The ride back to the installation racked John with rage, shame, and disgust. Caedes never screamed, but he suspected the Icarus begged for death once or twice. They pulled into one of the many hangars. A cobalt stream followed in their wake.
John repeated the mantra which got him through the ride: nacres healed almost anything. He’d recover. When they turned Caedes over, he lost resisting the urge to vomit. Blue ground beef.
“The rodent will fully recover by tomorrow.”
John recognized that voice from the radio. He never expected to hear it in person. He wiped his mouth and faced King Nox of Cinder. If he never met Tumu, he’d call the man a giant. His stature certainly fit his station. The Icarus looked so similar to their mentor it crippled his reason. Same angular jaw and cheekbones. Nox’s nose was sharper. Xelan’s eyes more almond-shaped. Aside from that, they almost passed for twins. His black stare measured John. The overall effect of his physical presence intimidated him. This man took Rayne. Killed Xelan.
With little left in him, John wrenched a combat knife free from the nearest CoN member and charged at Nox with it. He could die this way. It would be fine. Even if he didn’t succeed, this was the right thing to do.
Soldiers made to intercede. Nox waved them off. John sunk the knife home, piercing his brain. The monster provided no resistance. He grunted. At least John did this much. He collapsed to a puddle at the beast’s feet.
“This is the kind of loyalty she inspires in her warriors. Understand it. Never underestimate it.”
Everything sounded fuzzy after the explosion, and now Nox’s words grew distant.
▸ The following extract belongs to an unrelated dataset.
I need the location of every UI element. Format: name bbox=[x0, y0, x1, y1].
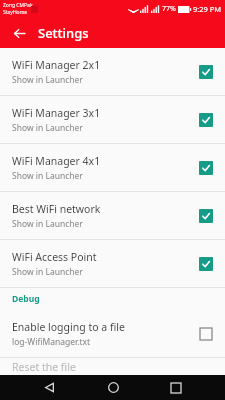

With little more than a wince, Nox withdrew the blade from his chest. John let his eyelids flutter. He was so tired. In so much pain.
“Secure the rat in the basement. I want information from all three. Use any means of extraction, but hear me without mistake.” He pulled the nearest soldier off the floor and into his face. “Do. Not. Kill. Them.” Dropping the minion, he stared down at John as he spoke to the freak. “If even one dies, you’ll be the first human on Earth to experience the Villam.”
John glanced at the bloodied Caedes. They would live through this and recover the base from the inside. For Xelan.